Whole exome sequencing
Comparing the human genome to a library, and the 20 000 genes it contains to books, Wonkam explains:
“We wanted to understand by looking at all the 20 000 books – the 20 000 genes that they have – and see if we can find a signature that may have allowed them to survive longer.”
In scientific terms, this process is known as whole exome sequencing and is performed by extracting DNA from the white blood cells contained in a patient’s blood. The DNA is then stretched, and its contents ‘read’ by a machine called the ‘whole exome sequencer’. The patient’s exome is then aligned to reference exomes for comparison to pick up on any deviations.
Recruiting a study cohort
Of course, the most crucial aspect of a study of this nature is recruiting a feasible cohort of patients.
Wonkam and his research team started by recruiting SCA patients of 40 years or older who had received minimal clinical interventions. They then selected a control group of patients who had suffered from strokes, one of the most severe effects of SCA, as well as an ‘intermediate’ group who were under 40 and had never experienced a stroke.
The recruitment process took place in Cameroon and produced a study cohort of 25 long-survivors, 25 stroke patients and 50 intermediate patients.
To ensure that the study’s outcomes were valid beyond the Cameroonian cohort, the researchers recruited a replication cohort in Cape Town, which consisted mostly of patients from the Democratic Republic of Congo.
Illuminating possible new treatment pathways
As Wonkam had suspected, the study revealed that patients in the long-survivor group did indeed present certain genetic modifiers that patients in the stroke group did not.
In the long-survivor group, enriched genes included CLCN6, for which rare deleterious variants have been associated with lower blood pressure and OGHDL, which is important in the metabolism of the amino acids arginine and glutamine.

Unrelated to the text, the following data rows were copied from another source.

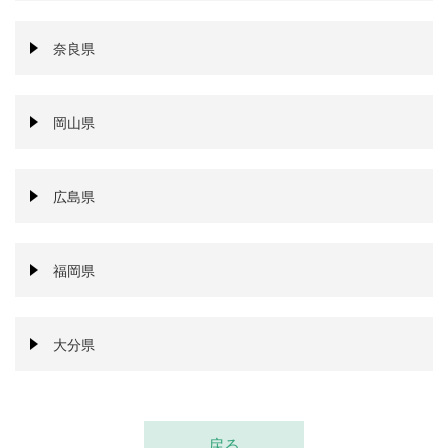
奈良県
岡山県
広島県
福岡県
大分県
戻る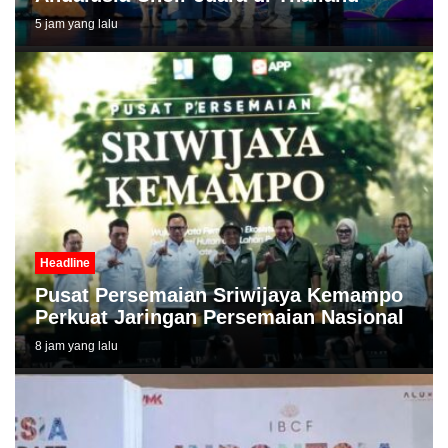
5 jam yang lalu
Headline
Pusat Persemaian Sriwijaya Kemampo
Perkuat Jaringan Persemaian Nasional
8 jam yang lalu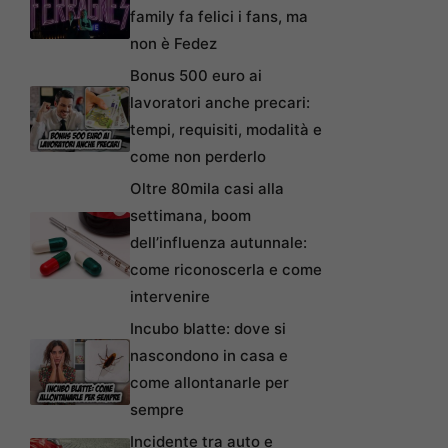
family fa felici i fans, ma
non è Fedez
Bonus 500 euro ai
lavoratori anche precari:
tempi, requisiti, modalità e
come non perderlo
Oltre 80mila casi alla
settimana, boom
dell’influenza autunnale:
come riconoscerla e come
intervenire
Incubo blatte: dove si
nascondono in casa e
come allontanarle per
sempre
Incidente tra auto e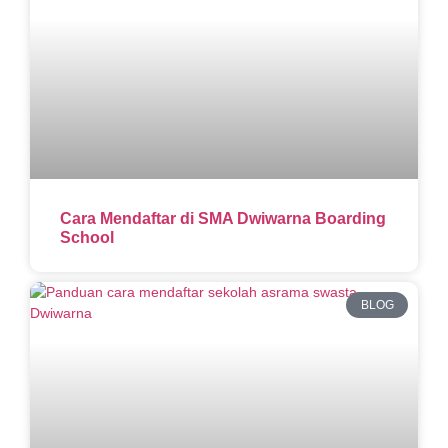
Cara Mendaftar di SMA Dwiwarna Boarding
School
BLOG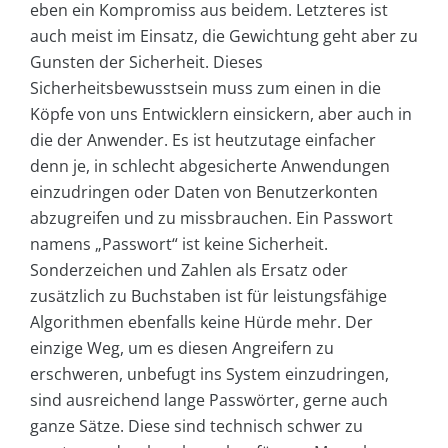
eben ein Kompromiss aus beidem. Letzteres ist
auch meist im Einsatz, die Gewichtung geht aber zu
Gunsten der Sicherheit. Dieses
Sicherheitsbewusstsein muss zum einen in die
Köpfe von uns Entwicklern einsickern, aber auch in
die der Anwender. Es ist heutzutage einfacher
denn je, in schlecht abgesicherte Anwendungen
einzudringen oder Daten von Benutzerkonten
abzugreifen und zu missbrauchen. Ein Passwort
namens „Passwort“ ist keine Sicherheit.
Sonderzeichen und Zahlen als Ersatz oder
zusätzlich zu Buchstaben ist für leistungsfähige
Algorithmen ebenfalls keine Hürde mehr. Der
einzige Weg, um es diesen Angreifern zu
erschweren, unbefugt ins System einzudringen,
sind ausreichend lange Passwörter, gerne auch
ganze Sätze. Diese sind technisch schwer zu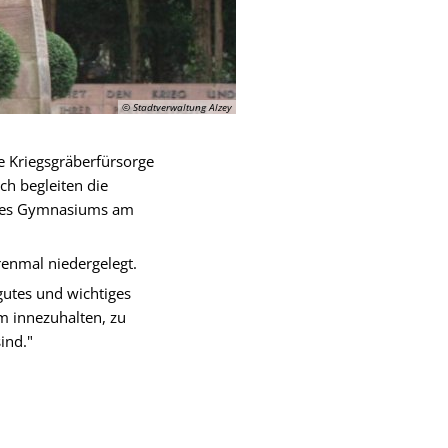
© Stadtverwaltung Alzey
 Kriegsgräberfürsorge
ch begleiten die
G des Gymnasiums am
enmal niedergelegt.
gutes und wichtiges
m innezuhalten, zu
ind."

“We found that people who had survived longer, had recurrent changes in those genes,” explains Wonkam.
He goes on to say that one of the most interesting aspects of this finding, was the fact that glutamine was recently validated as a treatment for SCA by the Food and Drug Administration (FDA), in the United States of America (USA).

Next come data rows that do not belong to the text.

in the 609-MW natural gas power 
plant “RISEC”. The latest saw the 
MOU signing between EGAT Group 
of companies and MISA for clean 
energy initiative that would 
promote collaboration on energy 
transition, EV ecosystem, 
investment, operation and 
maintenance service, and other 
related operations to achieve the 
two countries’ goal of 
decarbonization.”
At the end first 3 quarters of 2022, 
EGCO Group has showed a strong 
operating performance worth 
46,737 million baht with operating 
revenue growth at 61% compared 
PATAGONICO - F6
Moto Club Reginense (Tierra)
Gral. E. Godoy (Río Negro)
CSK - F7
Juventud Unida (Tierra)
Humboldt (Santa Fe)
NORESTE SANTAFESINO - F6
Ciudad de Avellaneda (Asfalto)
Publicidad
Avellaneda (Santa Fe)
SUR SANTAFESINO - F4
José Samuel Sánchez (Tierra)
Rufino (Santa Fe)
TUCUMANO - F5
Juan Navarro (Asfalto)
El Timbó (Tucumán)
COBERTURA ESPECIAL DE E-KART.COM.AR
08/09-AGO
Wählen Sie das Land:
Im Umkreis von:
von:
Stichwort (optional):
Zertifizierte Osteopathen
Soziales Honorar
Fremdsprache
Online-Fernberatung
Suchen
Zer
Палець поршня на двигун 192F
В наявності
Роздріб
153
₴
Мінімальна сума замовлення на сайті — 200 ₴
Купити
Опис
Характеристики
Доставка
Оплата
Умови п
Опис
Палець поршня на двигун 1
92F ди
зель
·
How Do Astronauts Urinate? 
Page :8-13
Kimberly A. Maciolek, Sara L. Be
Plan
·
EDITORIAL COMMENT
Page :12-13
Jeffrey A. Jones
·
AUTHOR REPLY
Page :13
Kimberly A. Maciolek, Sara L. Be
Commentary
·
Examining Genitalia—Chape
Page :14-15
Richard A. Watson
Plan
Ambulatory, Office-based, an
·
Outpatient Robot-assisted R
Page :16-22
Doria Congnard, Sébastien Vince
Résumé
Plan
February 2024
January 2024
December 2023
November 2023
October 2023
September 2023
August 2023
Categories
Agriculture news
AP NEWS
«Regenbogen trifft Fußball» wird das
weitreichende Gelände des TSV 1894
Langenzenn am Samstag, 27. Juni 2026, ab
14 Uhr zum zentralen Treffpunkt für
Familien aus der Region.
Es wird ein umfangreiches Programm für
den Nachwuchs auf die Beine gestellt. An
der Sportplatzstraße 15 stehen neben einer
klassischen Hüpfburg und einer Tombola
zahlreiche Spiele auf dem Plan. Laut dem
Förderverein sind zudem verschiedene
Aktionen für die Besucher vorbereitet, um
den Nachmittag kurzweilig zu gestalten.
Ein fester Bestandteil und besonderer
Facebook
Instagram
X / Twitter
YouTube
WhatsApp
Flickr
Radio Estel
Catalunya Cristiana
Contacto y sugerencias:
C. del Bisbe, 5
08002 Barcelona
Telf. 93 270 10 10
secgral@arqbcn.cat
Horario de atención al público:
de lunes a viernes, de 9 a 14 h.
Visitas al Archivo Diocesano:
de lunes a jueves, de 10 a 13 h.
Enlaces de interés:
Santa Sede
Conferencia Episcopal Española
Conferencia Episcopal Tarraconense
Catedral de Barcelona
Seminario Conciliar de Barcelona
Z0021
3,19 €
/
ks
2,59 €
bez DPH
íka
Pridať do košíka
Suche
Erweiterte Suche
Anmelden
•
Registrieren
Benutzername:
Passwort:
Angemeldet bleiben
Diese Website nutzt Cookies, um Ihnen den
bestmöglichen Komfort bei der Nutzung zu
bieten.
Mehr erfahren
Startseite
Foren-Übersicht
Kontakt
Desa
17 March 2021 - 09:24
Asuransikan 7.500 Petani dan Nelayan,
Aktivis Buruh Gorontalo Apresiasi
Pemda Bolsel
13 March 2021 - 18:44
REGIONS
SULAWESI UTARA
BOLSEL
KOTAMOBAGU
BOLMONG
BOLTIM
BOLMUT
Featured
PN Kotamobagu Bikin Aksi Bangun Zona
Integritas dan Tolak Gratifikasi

“I believe this is probably one of the landmark findings that have been performed in Africa where most of these patients live.”

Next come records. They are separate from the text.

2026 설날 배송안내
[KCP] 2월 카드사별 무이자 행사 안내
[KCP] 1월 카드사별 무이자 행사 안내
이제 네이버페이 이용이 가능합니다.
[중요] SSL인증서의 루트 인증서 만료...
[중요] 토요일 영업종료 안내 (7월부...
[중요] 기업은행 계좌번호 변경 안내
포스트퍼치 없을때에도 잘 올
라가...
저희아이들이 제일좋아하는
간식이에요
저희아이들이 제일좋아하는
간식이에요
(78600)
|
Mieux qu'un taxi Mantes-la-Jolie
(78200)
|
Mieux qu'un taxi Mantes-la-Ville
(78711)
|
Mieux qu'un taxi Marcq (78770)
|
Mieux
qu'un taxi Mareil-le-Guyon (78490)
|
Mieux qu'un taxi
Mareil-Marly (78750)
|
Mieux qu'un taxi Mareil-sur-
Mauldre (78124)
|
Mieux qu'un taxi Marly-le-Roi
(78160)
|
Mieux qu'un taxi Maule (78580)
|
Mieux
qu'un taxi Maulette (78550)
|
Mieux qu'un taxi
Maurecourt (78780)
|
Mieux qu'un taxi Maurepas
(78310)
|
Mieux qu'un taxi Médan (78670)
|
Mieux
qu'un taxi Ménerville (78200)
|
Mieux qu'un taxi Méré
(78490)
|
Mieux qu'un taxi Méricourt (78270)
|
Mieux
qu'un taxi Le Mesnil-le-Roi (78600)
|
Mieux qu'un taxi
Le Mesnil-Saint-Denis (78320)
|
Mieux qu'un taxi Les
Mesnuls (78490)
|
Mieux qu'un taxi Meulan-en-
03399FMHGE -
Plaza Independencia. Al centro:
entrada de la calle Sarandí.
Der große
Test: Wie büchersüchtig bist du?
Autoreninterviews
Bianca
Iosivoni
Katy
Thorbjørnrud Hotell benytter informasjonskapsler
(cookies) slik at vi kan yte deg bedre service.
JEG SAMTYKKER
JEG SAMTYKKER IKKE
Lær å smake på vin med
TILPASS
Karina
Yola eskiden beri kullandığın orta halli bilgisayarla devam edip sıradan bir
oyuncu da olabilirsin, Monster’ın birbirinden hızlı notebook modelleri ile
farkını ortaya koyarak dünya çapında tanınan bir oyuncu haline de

“This means that some of the patients actually make glutamine available to themselves naturally,” Wonkam says. “In other words, they are naturally able to treat themselves.”
Other interesting findings in the long-survivor group included more efficient metabolism of the micronutrient selenium as well as the presence of genes that assist in keeping blood pressure low.
In the stroke cohort, the researchers found that patients tended to have a mutation in the blood coagulation pathway. Wonkam says this implies that thinning the blood of SCA patients may be a clinical intervention worth investigating.
“What our study has shown is that there could be a few other routes for therapeutic manipulation that have not yet been explored,” he says.
For a disease where the current definitive treatment is a bone marrow transplant, and – in the near future – gene therapy and gene editing, this provides a major breakthrough.
“At the moment, we do not yet have widely available treatment that is affordable to the 300 000 babies born with sickle cell disease every single year worldwide.”
Breaking new ground for Africa
Something that Wonkam says is critically important about this study, is the fact that for the last 50 years most of the truly critical research into SCD took place in Europe and America.
“I believe this is probably one of the landmark findings that have been performed in Africa where most of these patients live,” he says.
“It is our hope that this may shift a bit of paradigm in terms of science policy and diplomacy. We hope that funders will see what can actually be done in Africa and channel more means here. We also hope that this will help amplify the voices of more researchers that are working on SCD in Africa.”